__Task to carry out__: Begin at the line with "زانوبند اسپیلاوایزر" and output every line through the end of the records, exactly as given. Omit pictures.

__Given data__:

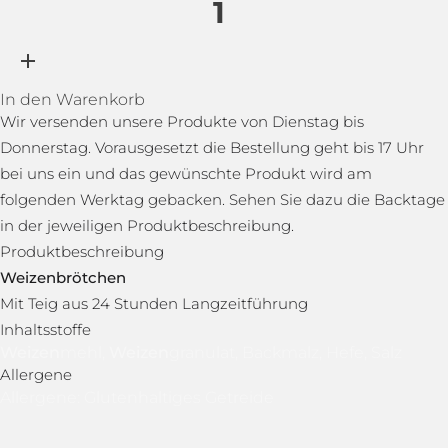
In den Warenkorb
Wir versenden unsere Produkte von Dienstag bis
Donnerstag. Vorausgesetzt die Bestellung geht bis 17 Uhr
bei uns ein und das gewünschte Produkt wird am
folgenden Werktag gebacken. Sehen Sie dazu die Backtage
in der jeweiligen Produktbeschreibung.
Produktbeschreibung
Weizen
brötchen
Mit Teig aus 24 Stunden Langzeitführung
Inhaltsstoffe
Weizen
mehl,
Weizen
granulat, Backmalz, Hefe, Salz
Allergene
Allergene: Glutenhaltiges Getreide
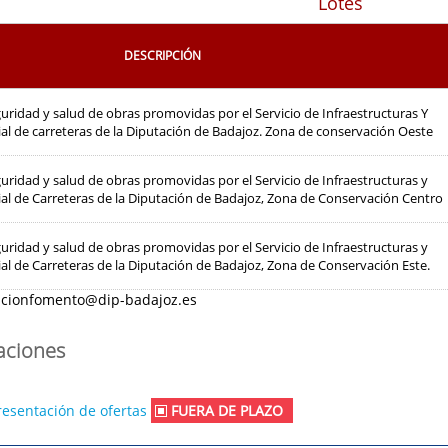
Lotes
DESCRIPCIÓN
uridad y salud de obras promovidas por el Servicio de Infraestructuras Y
ial de carreteras de la Diputación de Badajoz. Zona de conservación Oeste
uridad y salud de obras promovidas por el Servicio de Infraestructuras y
ial de Carreteras de la Diputación de Badajoz, Zona de Conservación Centro
uridad y salud de obras promovidas por el Servicio de Infraestructuras y
ial de Carreteras de la Diputación de Badajoz, Zona de Conservación Este.
acionfomento@dip-badajoz.es
caciones
resentación de ofertas
FUERA DE PLAZO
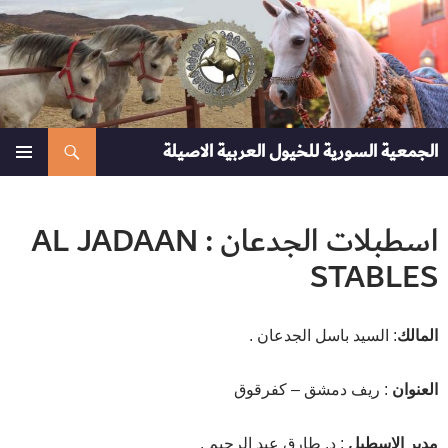
نتقل
لى
لمحتوى
بحث
الجمعية السورية للخيول العربية الاصيلة
القائمة
الأساسية
اسطبلات الجدعان : AL JADAAN
STABLES
المالك
: السيد باسل الجدعان .
العنوان
: ريف دمشق – كفرقوق
مدير الاسطبل
: د. طارق عبد الرحيم .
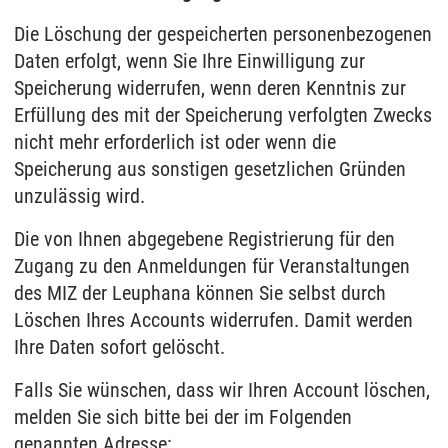
Die Löschung der gespeicherten personenbezogenen
Daten erfolgt, wenn Sie Ihre Einwilligung zur
Speicherung widerrufen, wenn deren Kenntnis zur
Erfüllung des mit der Speicherung verfolgten Zwecks
nicht mehr erforderlich ist oder wenn die
Speicherung aus sonstigen gesetzlichen Gründen
unzulässig wird.
Die von Ihnen abgegebene Registrierung für den
Zugang zu den Anmeldungen für Veranstaltungen
des MIZ der Leuphana können Sie selbst durch
Löschen Ihres Accounts widerrufen. Damit werden
Ihre Daten sofort gelöscht.
Falls Sie wünschen, dass wir Ihren Account löschen,
melden Sie sich bitte bei der im Folgenden
genannten Adresse:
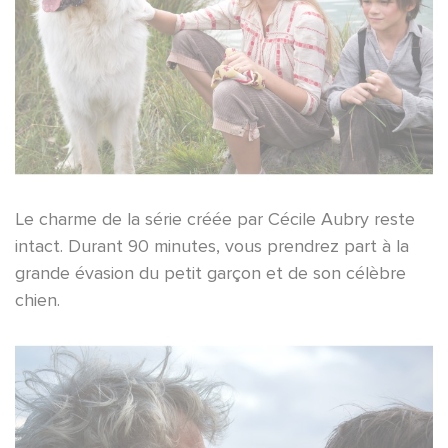
Le charme de la série créée par Cécile Aubry reste
intact. Durant 90 minutes, vous prendrez part à la
grande évasion du petit garçon et de son célèbre
chien.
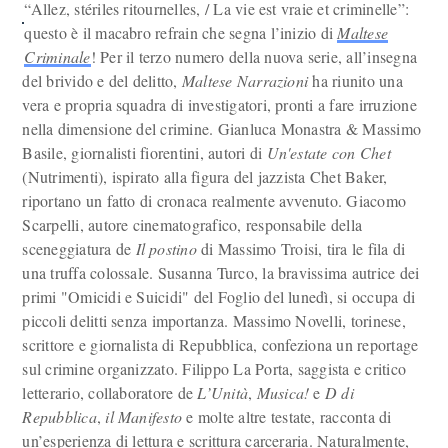
“Allez, stériles ritournelles, / La vie est vraie et criminelle”:
questo è il macabro refrain che segna l’inizio di
Maltese
Criminale
! Per il terzo numero della nuova serie, all’insegna
del brivido e del delitto,
Maltese Narrazioni
ha riunito una
vera e propria squadra di investigatori, pronti a fare irruzione
nella dimensione del crimine. Gianluca Monastra & Massimo
Basile, giornalisti fiorentini, autori di
Un'estate con Chet
(Nutrimenti), ispirato alla figura del jazzista Chet Baker,
riportano un fatto di cronaca realmente avvenuto. Giacomo
Scarpelli, autore cinematografico, responsabile della
sceneggiatura de
Il postino
di Massimo Troisi, tira le fila di
una truffa colossale. Susanna Turco, la bravissima autrice dei
primi "Omicidi e Suicidi" del Foglio del lunedì, si occupa di
piccoli delitti senza importanza. Massimo Novelli, torinese,
scrittore e giornalista di Repubblica, confeziona un reportage
sul crimine organizzato. Filippo La Porta, saggista e critico
letterario, collaboratore de
L’Unità
,
Musica!
e
D di
Repubblica
,
il Manifesto
e molte altre testate, racconta di
un’esperienza di lettura e scrittura carceraria. Naturalmente,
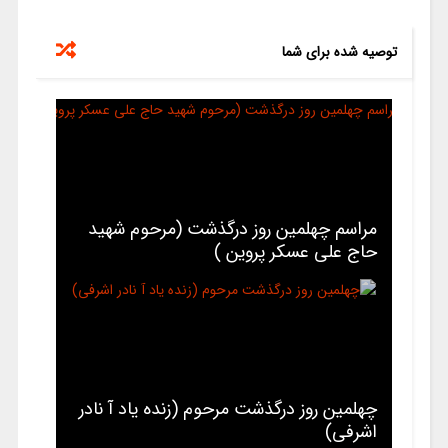
توصیه شده برای شما
مراسم چهلمین روز درگذشت (مرحوم شهید
حاج علی عسکر پروین )
چهلمین روز درگذشت مرحوم (زنده یاد آ نادر
اشرفی)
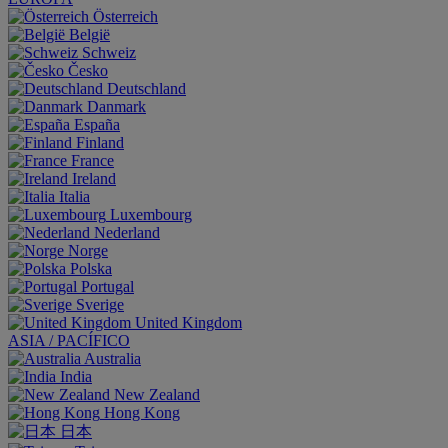
Österreich
België
Schweiz
Česko
Deutschland
Danmark
España
Finland
France
Ireland
Italia
Luxembourg
Nederland
Norge
Polska
Portugal
Sverige
United Kingdom
ASIA / PACÍFICO
Australia
India
New Zealand
Hong Kong
日本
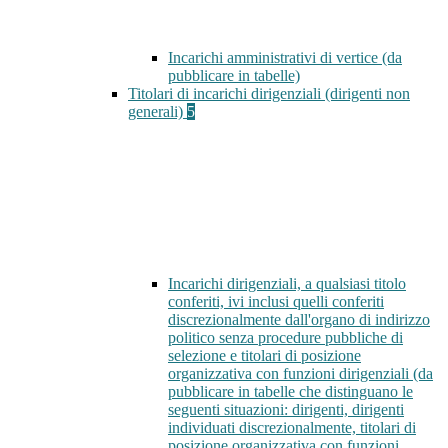
Incarichi amministrativi di vertice (da
pubblicare in tabelle)
Titolari di incarichi dirigenziali (dirigenti non
generali)
5
Incarichi dirigenziali, a qualsiasi titolo
conferiti, ivi inclusi quelli conferiti
discrezionalmente dall'organo di indirizzo
politico senza procedure pubbliche di
selezione e titolari di posizione
organizzativa con funzioni dirigenziali (da
pubblicare in tabelle che distinguano le
seguenti situazioni: dirigenti, dirigenti
individuati discrezionalmente, titolari di
posizione organizzativa con funzioni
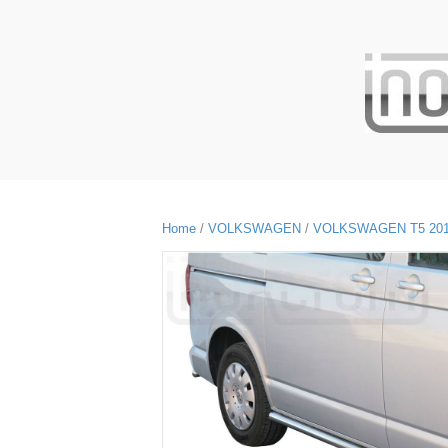
Home
/
VOLKSWAGEN
/
VOLKSWAGEN T5 201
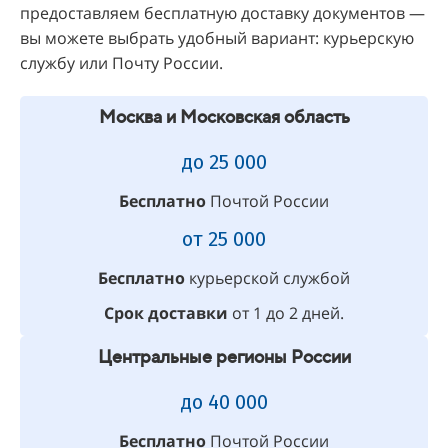
предоставляем бесплатную доставку документов —
вы можете выбрать удобный вариант: курьерскую
службу или Почту России.
Москва и Московская область
до 25 000
Бесплатно
Почтой России
от 25 000
Бесплатно
курьерской службой
Срок доставки
от 1 до 2 дней.
Центральные регионы России
до 40 000
Бесплатно
Почтой России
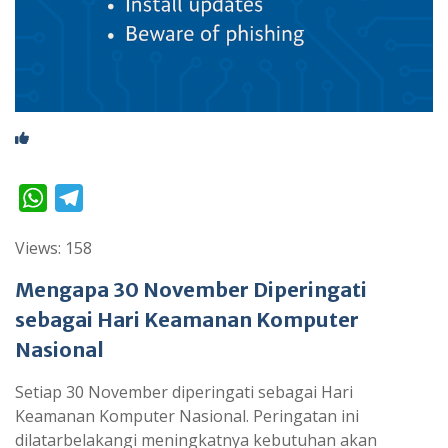
W
T
h
e
Views: 158
a
l
t
e
Mengapa 30 November Diperingati
s
g
sebagai Hari Keamanan Komputer
A
r
Nasional
p
a
Setiap 30 November diperingati sebagai Hari
p
m
Keamanan Komputer Nasional. Peringatan ini
dilatarbelakangi meningkatnya kebutuhan akan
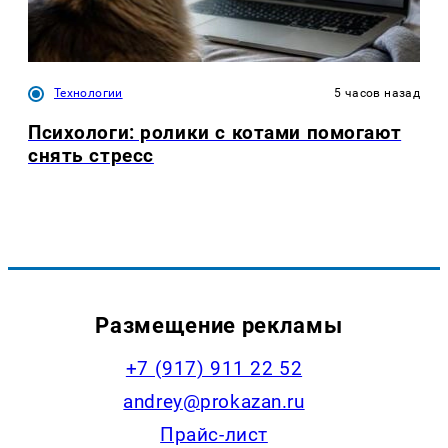
Технологии
5 часов назад
Психологи: ролики с котами помогают
снять стресс
Размещение рекламы
+7 (917) 911 22 52
andrey@prokazan.ru
Прайс-лист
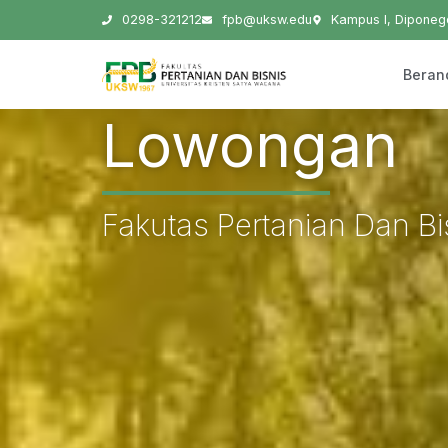
0298-321212
fpb@uksw.edu
Kampus I, Diponego
Beran
Lowongan
Fakutas Pertanian Dan Bi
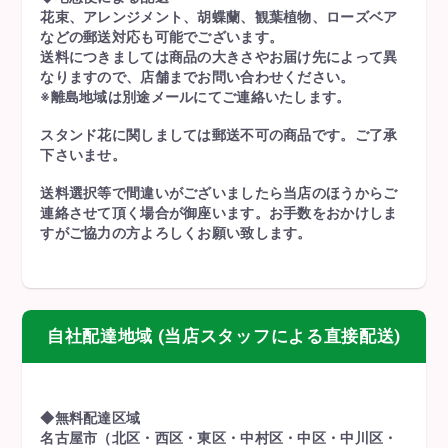
花束、アレンジメント、胡蝶蘭、観葉植物、ローズベア
などの郵送対応も可能でございます。
送料につきましては商品の大きさやお届け先によって異
なりますので、店舗までお問い合わせください。
※離島地域は別途メールにてご連絡いたします。
スタンド花に関しましては郵送不可の商品です。ご了承
下さいませ。
送料選択等で間違いがございましたら当店のほうからご
連絡させて頂く場合が御座います。お手数をおかけしま
すがご協力の方よろしくお願い致します。
自社配達地域 (当店スタッフによる直接配送)
◆無料配達区域
名古屋市（北区・西区・東区・中村区・中区・中川区・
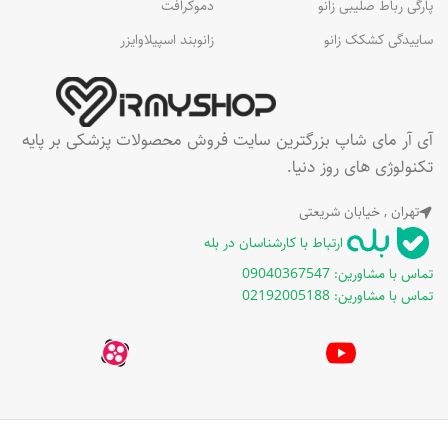
پارگی رباط صلیبی زانو
دموکرافت
ساییدگی کشکک زانو
زانوبند اسپیلاوایزر
آی آر مای شاپ بزرگترین سایت فروش محصولات پزشکی بر پایه
تکنولوژی های روز دنیا.
تهران , خیابان شریعتی
ارتباط با کارشناسان در بله
تماس با مشاورین: 09040367547
تماس با مشاورین: 02192005188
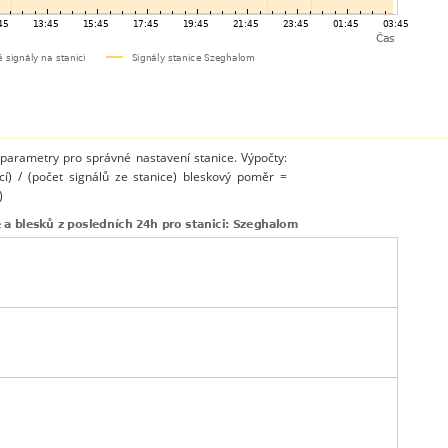
 parametry pro správné nastavení stanice. Výpočty:
cí) / (počet signálů ze stanice) bleskový poměr =
)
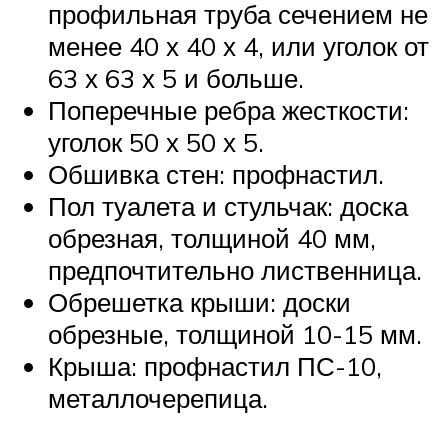
профильная труба сечением не
менее 40 х 40 х 4, или уголок от
63 х 63 х 5 и больше.
Поперечные ребра жесткости:
уголок 50 х 50 х 5.
Обшивка стен: профнастил.
Пол туалета и стульчак: доска
обрезная, толщиной 40 мм,
предпочтительно лиственница.
Обрешетка крыши: доски
обрезные, толщиной 10-15 мм.
Крыша: профнастил ПС-10,
металлочерепица.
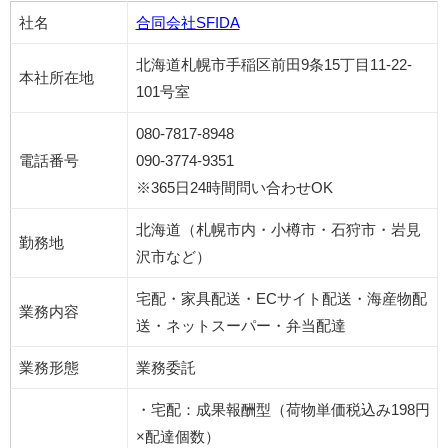
社名
合同会社SFIDA
北海道札幌市手稲区前田9条15丁目11-22-
本社所在地
101号室
080-7817-8948
電話番号
090-3774-9351
※365日24時間問い合わせOK
北海道（札幌市内・小樽市・石狩市・岩見
勤務地
沢市など）
宅配・家具配送・ECサイト配送・海産物配
業務内容
送・ネットスーパー・弁当配達
業務形態
業務委託
・宅配：成果報酬型（荷物単価税込み198円
×配達個数）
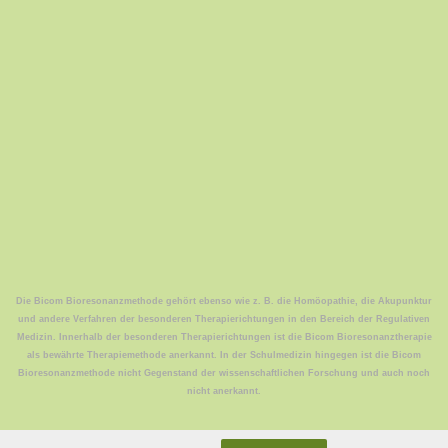
Die Bicom Bioresonanzmethode gehört ebenso wie z. B. die Homöopathie, die Akupunktur
und andere Verfahren der besonderen Therapierichtungen in den Bereich der Regulativen
Medizin. Innerhalb der besonderen Therapierichtungen ist die Bicom Bioresonanztherapie
als bewährte Therapiemethode anerkannt. In der Schulmedizin hingegen ist die Bicom
Bioresonanzmethode nicht Gegenstand der wissenschaftlichen Forschung und auch noch
nicht anerkannt.
Datenschutzerklärung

__Response area__:
زانوبند اسپیلاوایزر
آی آر مای شاپ بزرگترین سایت فروش محصولات پزشکی بر پایه
تکنولوژی های روز دنیا.
تهران , خیابان شریعتی
ارتباط با کارشناسان در بله
تماس با مشاورین: 09040367547
تماس با مشاورین: 02192005188
 parametry pro správné nastavení stanice. Výpočty:
cí) / (počet signálů ze stanice) bleskový poměr =
)
профильная труба сечением не
менее 40 х 40 х 4, или уголок от
63 х 63 х 5 и больше.
Поперечные ребра жесткости:
уголок 50 х 50 х 5.
Обшивка стен: профнастил.
Пол туалета и стульчак: доска
обрезная, толщиной 40 мм,
предпочтительно лиственница.
Обрешетка крыши: доски
обрезные, толщиной 10-15 мм.
Крыша: профнастил ПС-10,
металлочерепица.
社名
合同会社SFIDA
北海道札幌市手稲区前田9条15丁目11-22-
本社所在地
101号室
080-7817-8948
電話番号
090-3774-9351
※365日24時間問い合わせOK
北海道（札幌市内・小樽市・石狩市・岩見
勤務地
沢市など）
宅配・家具配送・ECサイト配送・海産物配
業務内容
送・ネットスーパー・弁当配達
業務形態
業務委託
・宅配：成果報酬型（荷物単価税込み198円
×配達個数）
Die Bicom Bioresonanzmethode gehört ebenso wie z. B. die Homöopathie, die Akupunktur
und andere Verfahren der besonderen Therapierichtungen in den Bereich der Regulativen
Medizin. Innerhalb der besonderen Therapierichtungen ist die Bicom Bioresonanztherapie
als bewährte Therapiemethode anerkannt. In der Schulmedizin hingegen ist die Bicom
Bioresonanzmethode nicht Gegenstand der wissenschaftlichen Forschung und auch noch
nicht anerkannt.
Datenschutzerklärung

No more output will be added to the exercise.